◆ Work item ◆
Return all of the data exactly, omitting any images.

◆ Source material ◆
==========

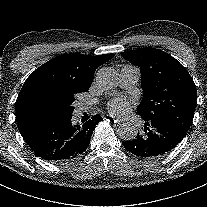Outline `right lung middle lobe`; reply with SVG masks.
<instances>
[{"instance_id": "dd1d6c3e", "label": "right lung middle lobe", "mask_w": 207, "mask_h": 207, "mask_svg": "<svg viewBox=\"0 0 207 207\" xmlns=\"http://www.w3.org/2000/svg\"><path fill=\"white\" fill-rule=\"evenodd\" d=\"M42 109L47 113L51 114L53 120L58 121L72 116L74 107L72 106H63L55 103H44Z\"/></svg>"}]
</instances>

==========

◆ Completed exercise ◆
Outline `right lung middle lobe`; reply with SVG masks.
<instances>
[{"instance_id": "dd1d6c3e", "label": "right lung middle lobe", "mask_w": 207, "mask_h": 207, "mask_svg": "<svg viewBox=\"0 0 207 207\" xmlns=\"http://www.w3.org/2000/svg\"><path fill=\"white\" fill-rule=\"evenodd\" d=\"M42 109L47 113L51 114L53 120L58 121L72 116L74 107L72 106H63L55 103H44Z\"/></svg>"}]
</instances>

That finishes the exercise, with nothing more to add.